Briefly, code 100 is heavier than any mainline rail ever laid, anywhere. That famous PRR 152 and 155 pound rail would be code 93 if anybody ever made any. Code 83 is a good approximation of heavy mainline rail - used by Northeastern lines and coal haulers since the 1920s, and by almost all the Class I roads today (There's an industrial area near my home that was laid with 132 pound rail dated 2000...)
Except for those unmodified NEM flanges on some older European-made cars, code 83 will handle anything you run on it. Even most of the NEM flanges will work.
In (somewhat) defense of Code 100, it is cheaper than code 83, and works just fine where the sun will never shine. That's where my original stock of Code 100 flex went, laid in the netherworld along with some stick rail, sectional track and other odd ends.

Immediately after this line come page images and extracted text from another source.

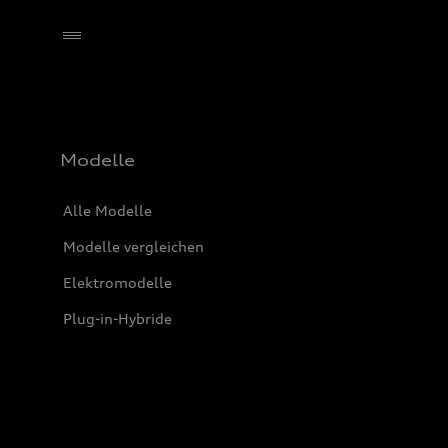
Händler wählen
Modelle
Alle Modelle
Modelle vergleichen
Elektromodelle
Plug-in-Hybride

I experimentally laid one length of Atlas Code 83 in the Netherworld and discovered that Atlas universal rail joiners will connect it to Atlas code 100 without any special modifications or conniptions. These aren't transition joiners, just the regular kind. I did weigh down the freshly-caulked rail with a flat-bottomed weight to assure level rail ends - but I do that for every length of rail I lay.
Availability of specialwork is one thing that has zero influence on my rail height decisions - I can hand-lay mine with any height of rail, down to and including code 25 (mine car tracks.)